▸ **BRIEF**
Go through the listing below. Copy each line that has the string "bounding".

▸ **DATA PROVIDED**
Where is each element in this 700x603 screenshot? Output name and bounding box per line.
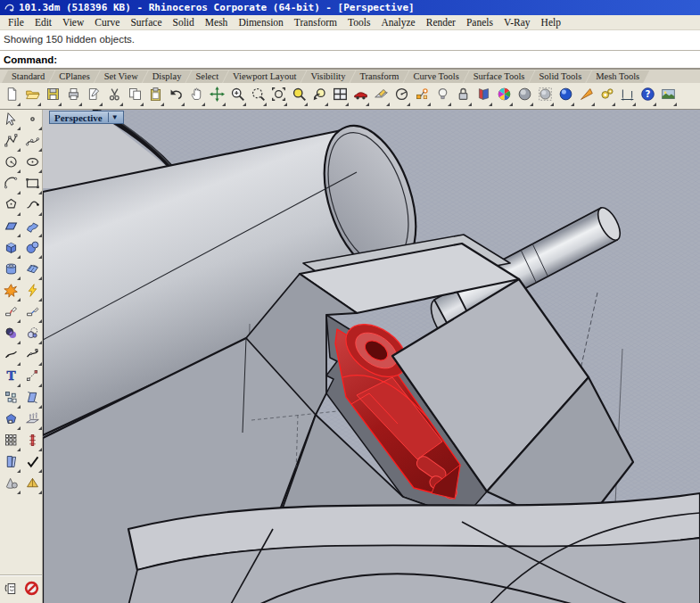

---

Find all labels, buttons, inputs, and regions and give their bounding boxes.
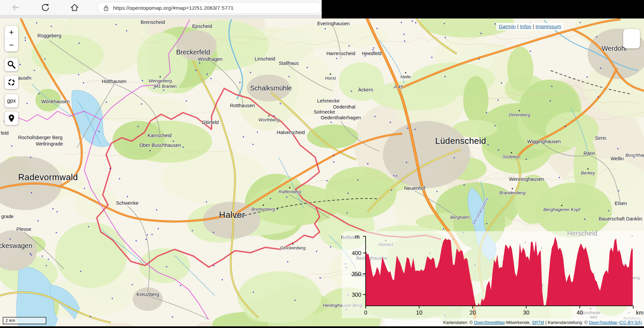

...

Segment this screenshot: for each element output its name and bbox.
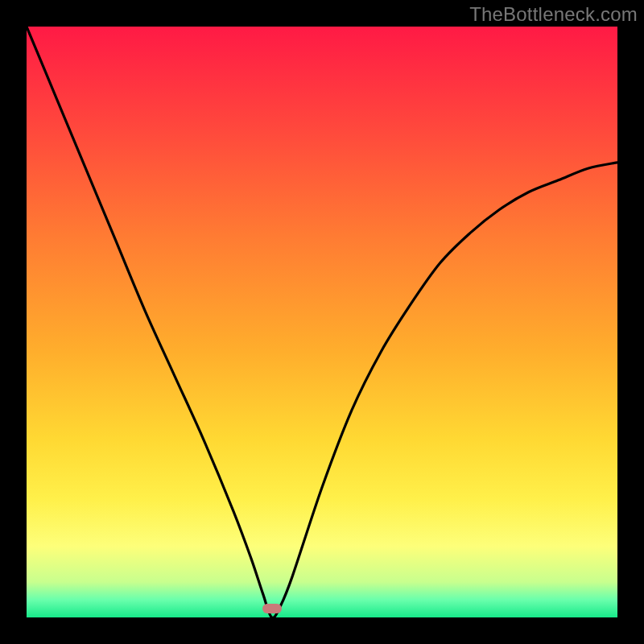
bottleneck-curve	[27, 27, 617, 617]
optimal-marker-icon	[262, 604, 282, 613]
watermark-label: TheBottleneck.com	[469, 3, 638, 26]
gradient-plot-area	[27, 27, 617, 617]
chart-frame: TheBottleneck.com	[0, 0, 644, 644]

▸ **TASK RESULT**
Where is each element in this 700x603 screenshot? Output name and bounding box per line.
Find all labels, buttons, inputs, and regions and give their bounding boxes.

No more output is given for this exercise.